California officials in Sacramento have reported that 148 women in California prisons were sterilized without the required approval of a state medical committee. Some of the women have claimed they were coerced and others have asserted that they were misled to undergo the surgeries. State lawmakers are calling for an investigation. Between 2005 and 2010, at least 148 female inmates received tubal ligations that had not been properly approved. Medical directors at the prisons recommended and approved the tubal ligations. There was a ban in California on ligations that were not medically necessary. The operations were performed at outside medical facilities by physicians under contract with the California state correctional system.

There are also allegations of some of the women having their ovaries removed without proper consent. Ten other women have alleged that they were sterilized improperly in procedures other than tubal ligation, including having their ovaries removed. The unauthorized sterilizations were performed on female inmates from the California Institution for women in Corona and Valley state prison located in Chowchilla.

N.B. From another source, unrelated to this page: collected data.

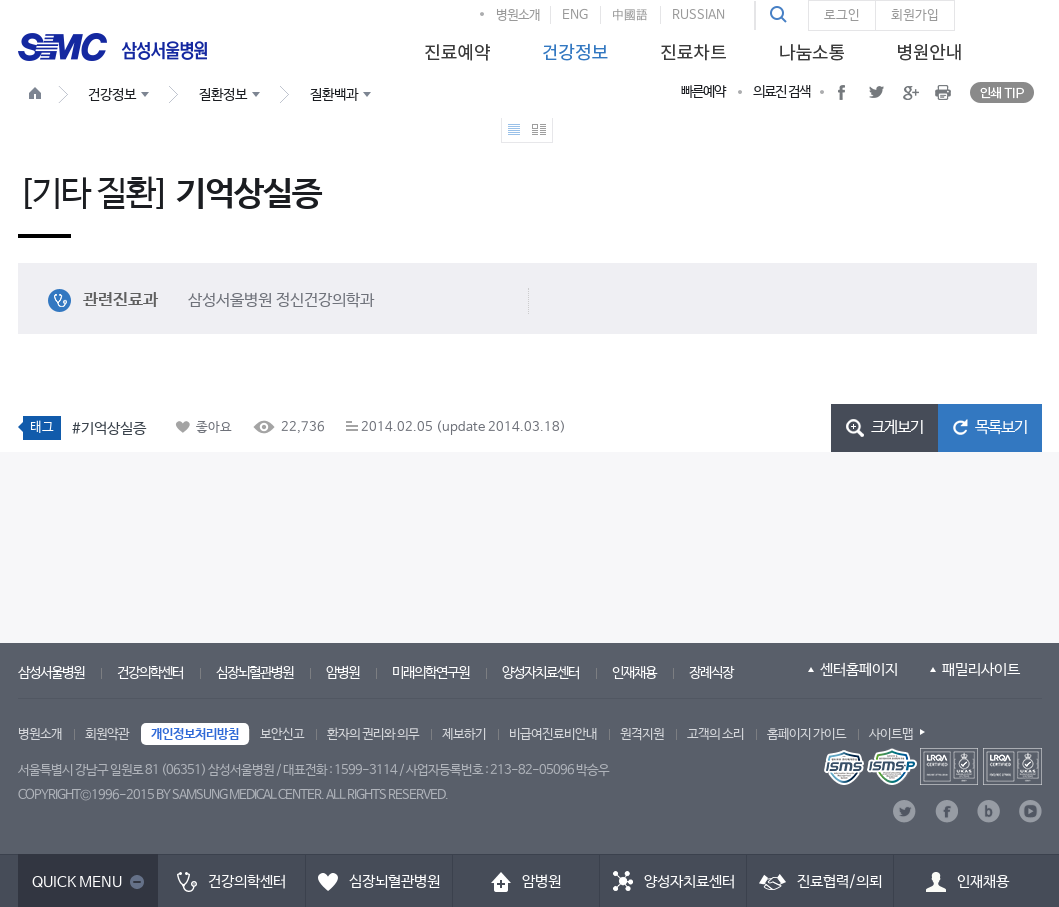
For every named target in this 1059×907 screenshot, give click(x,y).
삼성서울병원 (51, 673)
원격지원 (642, 734)
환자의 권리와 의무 (373, 734)
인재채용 (634, 673)
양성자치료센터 (540, 673)
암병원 (342, 673)
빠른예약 (703, 92)
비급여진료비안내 (553, 734)
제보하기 (464, 734)
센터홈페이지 (859, 669)
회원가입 (915, 15)
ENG (575, 15)
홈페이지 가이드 (806, 734)
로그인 (842, 15)
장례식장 (711, 673)
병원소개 (518, 15)
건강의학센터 (150, 673)
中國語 (630, 15)
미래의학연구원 (430, 673)
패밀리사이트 (981, 669)
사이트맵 (891, 734)
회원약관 (107, 734)
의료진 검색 (781, 92)
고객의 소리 (715, 734)
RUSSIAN (698, 15)
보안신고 (282, 734)
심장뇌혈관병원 (254, 673)
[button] (781, 15)
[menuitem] (454, 46)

We can protest the California sterilizations as actions similar to the medical policies of Nazi Germany, but the Germans were not the creators nor the first to implement government sanctioned forced sterilization. The United States, for instance, had already enacted sterilization laws in half its states by the 1920s, which included forced sterilization of the criminally insane as well as others. The first German sterilization law was enacted on July 14, 1933 – only six months after Hitler became Chancellor. The Law for the Prevention of Genetically Diseased Offspring (the “Sterilization” Law) allowed for the forced sterilization of anyone suffering from genetic blindness, hereditary deafness, manic depression, schizophrenia, epilepsy, congenital feeble-mindedness, Huntington’s Chorea (a brain disorder), and alcoholism.

It is true that the sterilizations in California during 2005 – 2010 were not official state policy, according to the Sacramento report. However, a number of state employees and medical doctors followed improper and unethical medical policy for five years against helpless female inmates. Male inmates were not sterilized. To paraphrase a famous quote, we can judge California by the manner of its treatment of helpless inmates.